FIGS. 1 (1), (2), and (3) are a plan view showing the arrangement of magnets in a magnetron sputtering apparatus according to the present invention, and a cross-sectional view of a target showing the film thickness distribution and erosion, respectively.

In FIG. 1 (1), the solid line is a heart-shaped closed curve showing the arrangement of magnets according to the present invention, the chain line is a heart-shaped closed curve according to the conventional example shown in FIG. 3, and the dotted line is a plan view showing an eccentric circle according to the conventional example shown in FIG. It is.

The heart-shaped closed curve according to the present invention is defined as follows: In the xy coordinates with the center of the target as the origin O, the distance from the origin O to the heart-shaped closed curve is r, the distance between the center point A of the heart-shaped closed curve and its depression point B is l, The coordinates of the center point A of the heart-shaped closed curve are x=-a, and the coordinates of the center point A of the heart-shaped closed curve are (
If the coordinates of point B of the indentation are X=β−a, and the angle that r makes with the X axis is θ, then r=Il−a+2a |θ|/π, (−π≦θ≦π).

It exists in a region surrounded by a curve (chain 'fIA) expressed by , and a circle (dotted line) with radius l centered at point A.

The film thickness distribution and target erosion when sputtering is performed without rotating the magnet around the origin O are shown below.

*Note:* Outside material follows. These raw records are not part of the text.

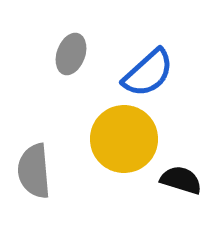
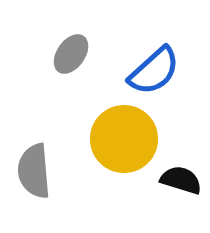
gray ellipse: rotated 15 degrees clockwise
blue semicircle: moved 6 px right, 2 px up
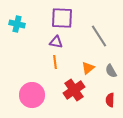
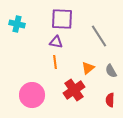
purple square: moved 1 px down
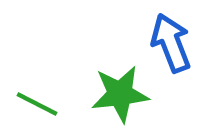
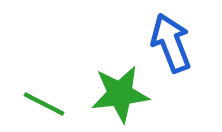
green line: moved 7 px right
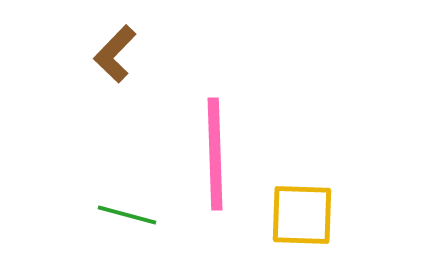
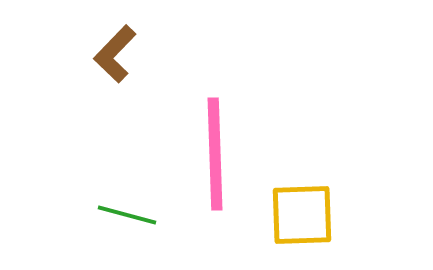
yellow square: rotated 4 degrees counterclockwise
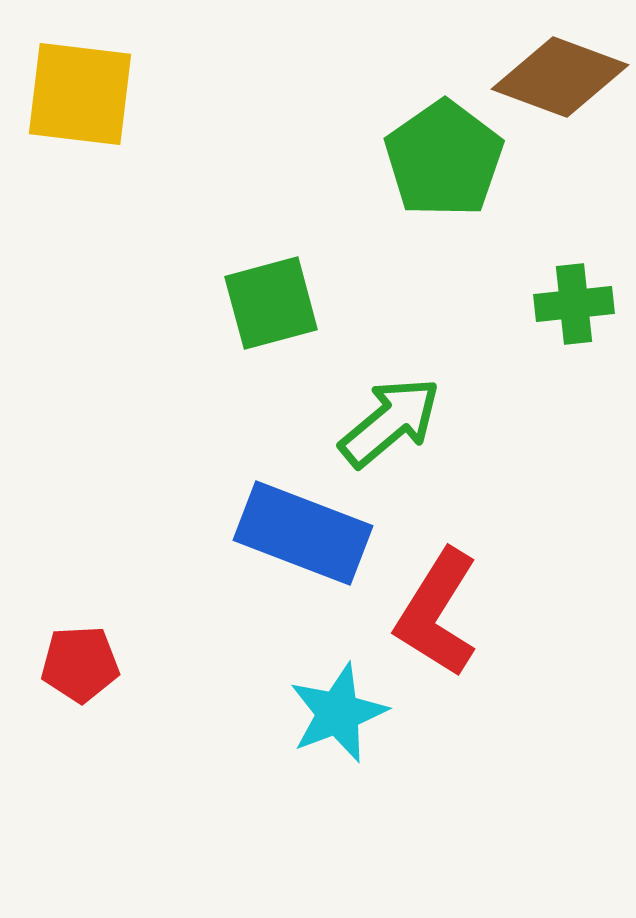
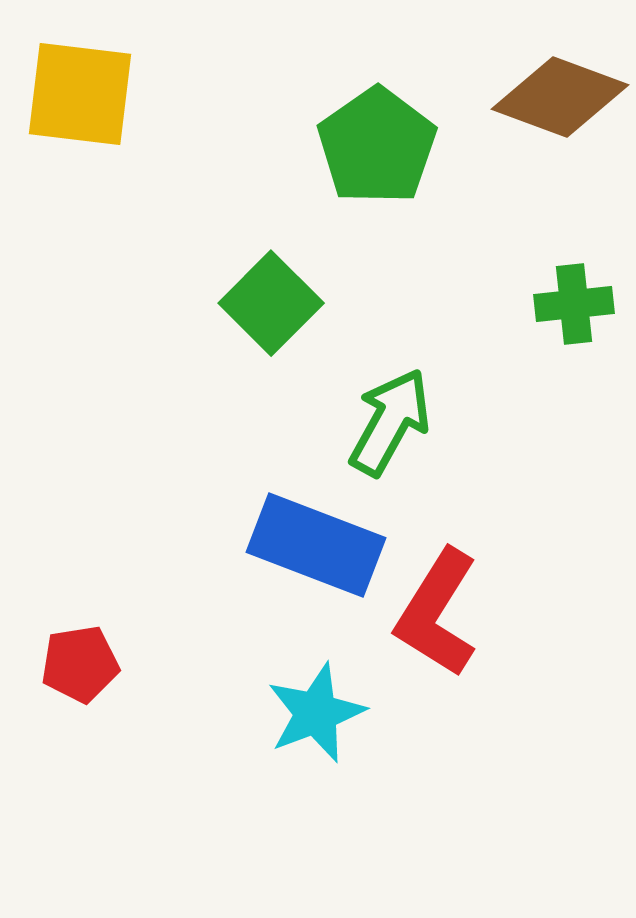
brown diamond: moved 20 px down
green pentagon: moved 67 px left, 13 px up
green square: rotated 30 degrees counterclockwise
green arrow: rotated 21 degrees counterclockwise
blue rectangle: moved 13 px right, 12 px down
red pentagon: rotated 6 degrees counterclockwise
cyan star: moved 22 px left
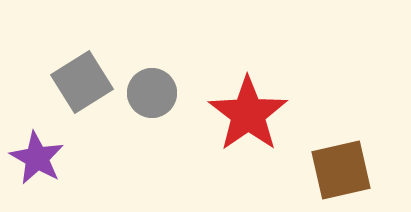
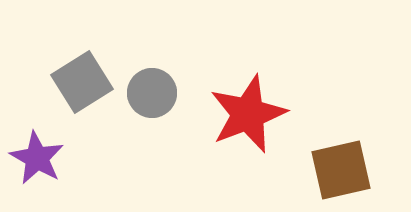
red star: rotated 14 degrees clockwise
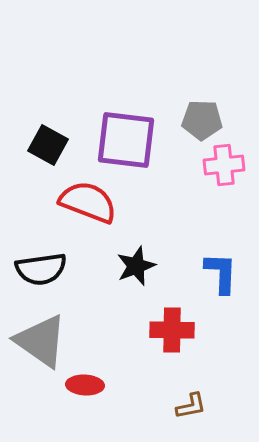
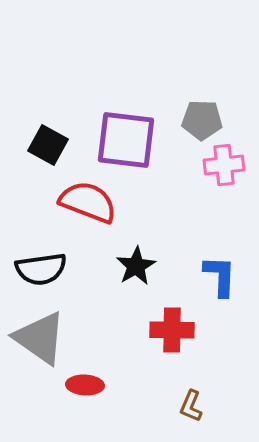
black star: rotated 9 degrees counterclockwise
blue L-shape: moved 1 px left, 3 px down
gray triangle: moved 1 px left, 3 px up
brown L-shape: rotated 124 degrees clockwise
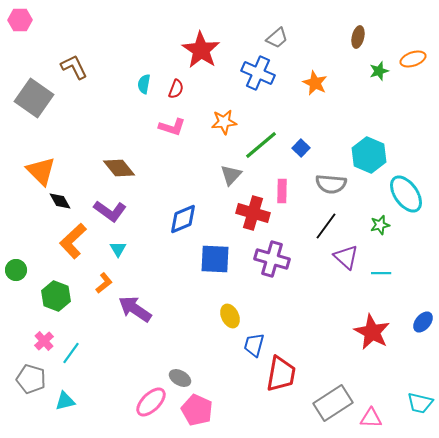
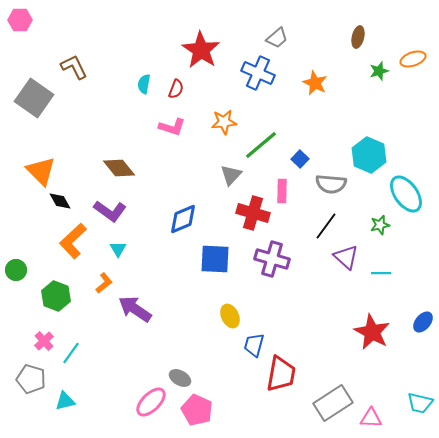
blue square at (301, 148): moved 1 px left, 11 px down
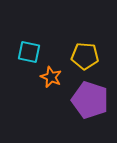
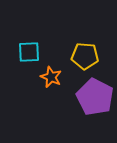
cyan square: rotated 15 degrees counterclockwise
purple pentagon: moved 5 px right, 3 px up; rotated 9 degrees clockwise
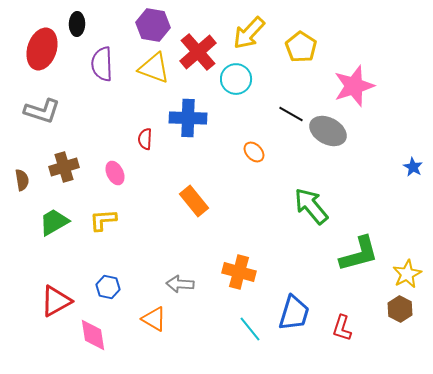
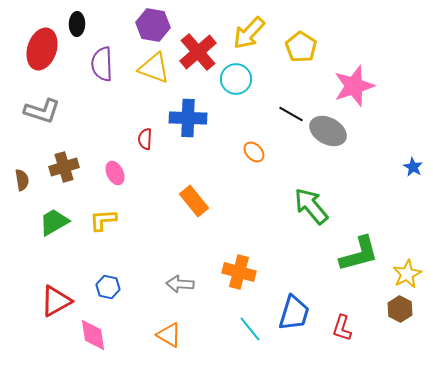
orange triangle: moved 15 px right, 16 px down
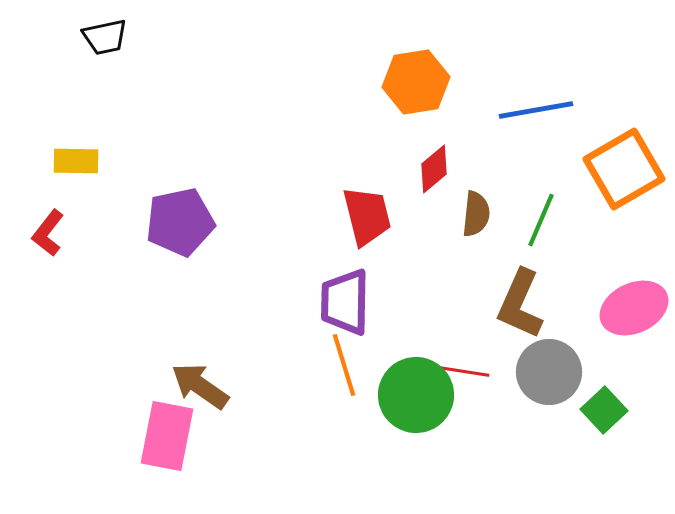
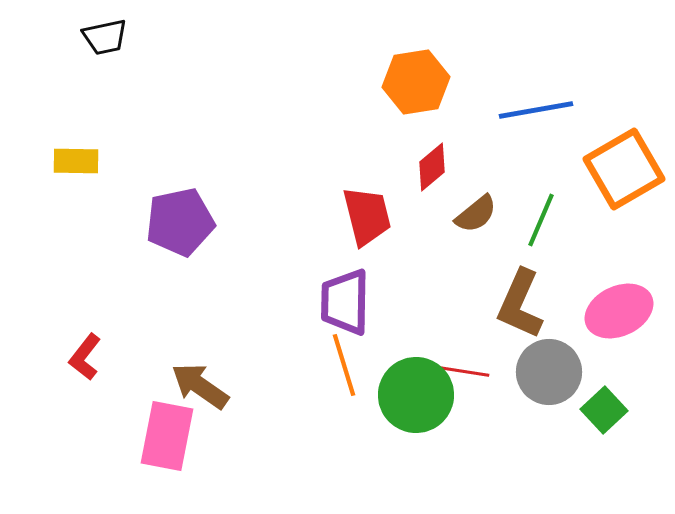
red diamond: moved 2 px left, 2 px up
brown semicircle: rotated 45 degrees clockwise
red L-shape: moved 37 px right, 124 px down
pink ellipse: moved 15 px left, 3 px down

In FIG. 1(2), the film thickness distribution is approximately uniform within the substrate except for the peripheral portion.

In Figure 1 (3), the target erosion is 2
This produces only two valleys in the area between the two concentric circles.

〔Effect of the invention〕

As described above in detail, the sputtering apparatus having the magnet arrangement according to the present invention can form a film with a uniform film thickness distribution.

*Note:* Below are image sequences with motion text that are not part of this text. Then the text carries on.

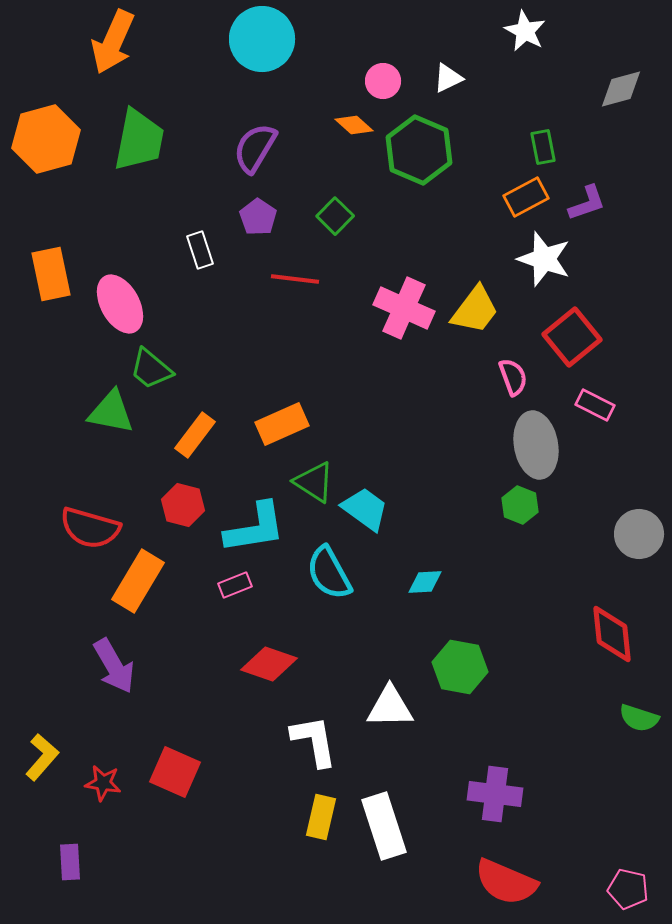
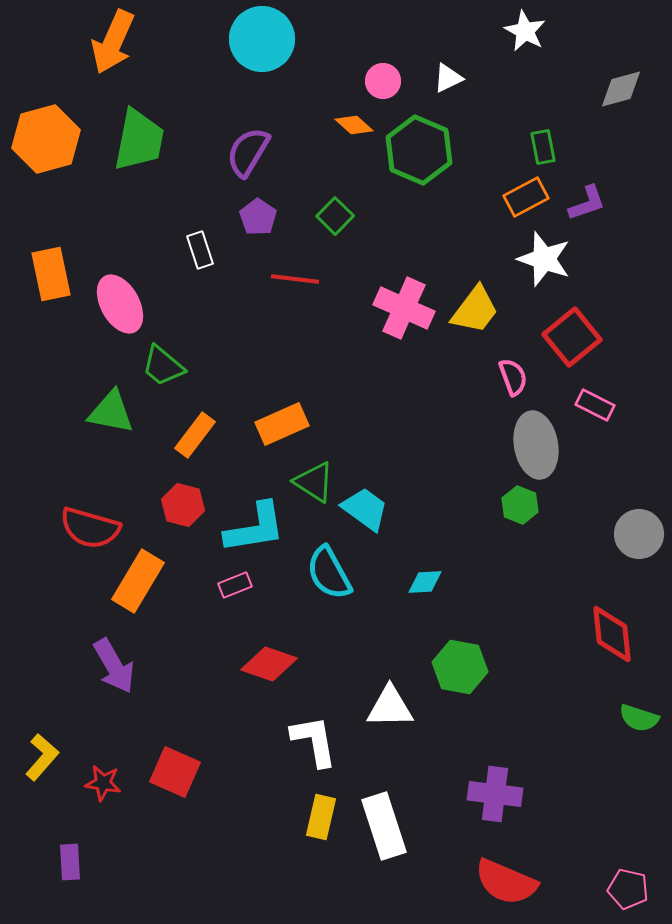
purple semicircle at (255, 148): moved 7 px left, 4 px down
green trapezoid at (151, 369): moved 12 px right, 3 px up
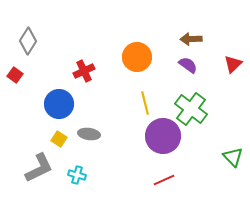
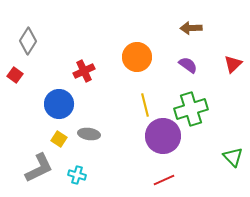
brown arrow: moved 11 px up
yellow line: moved 2 px down
green cross: rotated 36 degrees clockwise
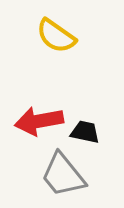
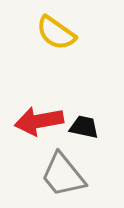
yellow semicircle: moved 3 px up
black trapezoid: moved 1 px left, 5 px up
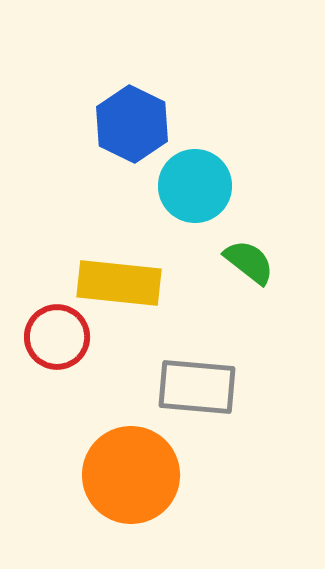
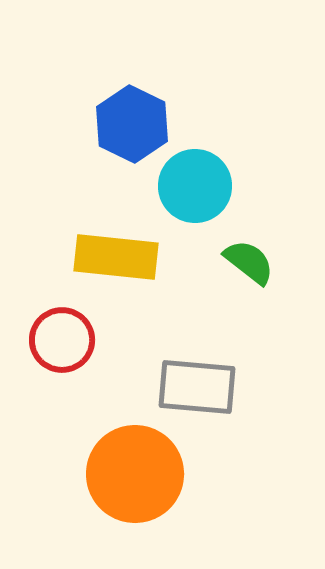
yellow rectangle: moved 3 px left, 26 px up
red circle: moved 5 px right, 3 px down
orange circle: moved 4 px right, 1 px up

[Brief explanation of drawings]

FIGS. 1 (1), (2), and (3) are respectively a plan view showing the arrangement of magnets in the magnetron sputtering apparatus according to the present invention, a cross-sectional view of the target showing the film thickness distribution of the deposited film, and erosion, and FIG. The figure is a side sectional view illustrating a magnetron sputtering device, and FIGS. 3 (1), (2), and (3) are plan views showing the arrangement of magnets in a conventional magnetron sputtering device and the film thickness distribution of the deposited film, respectively. and a cross-sectional view of a target showing erosion. Figures 4 (1), (2), and (3) are plate views showing the arrangement of magnets in magnetron sputtering equipment according to other conventional examples, and the film thickness distribution of the deposited film, respectively. FIG. 3 is a cross-sectional view of a target showing erosion. In the figure, 1 is a magnet, 2 is a stand, 3 is a target, 4 is a puffing plate, 5 is a substrate to be processed, 6 is a vacuum container, 7 is an exhaust port, 8 is a gas inlet, 9 is a power supply Mag 3 Throns 1 ~ Yuryo! In this order: 2 drawings of moving figures - Antibacterial paper -

Claims (2)

[Claims] (1) A magnet is placed on the opposite side of the target from the substrate to be processed, and a plurality of magnets are arranged and fixed on a heart-shaped closed curve with the same magnetic poles facing inward, and the magnets are placed in the center of the target. The heart-shaped closed curve is configured so that it can rotate around the center of the heart-shaped closed curve, and in the xy coordinates with the center of the target as the origin 0, the distance from the origin 0 to the heart-shaped closed curve is r, and the center point A of the heart-shaped closed curve and its indentation B If the distance to the point is l, the coordinates of the center point A of the heart-shaped closed curve are x = -a, the coordinates of the depression point B of the heart-shaped closed curve are x = l-a, and the angle that r makes with the x-axis is θ, Sputtering characterized by existing in a region surrounded by a curve expressed by r=l−a+2a|θ|/π, (−π≦θ≦π), and a circle with radius l centered on point A. Device. (2) The sputtering apparatus according to claim 1, wherein a plurality of the magnets are successively integrated.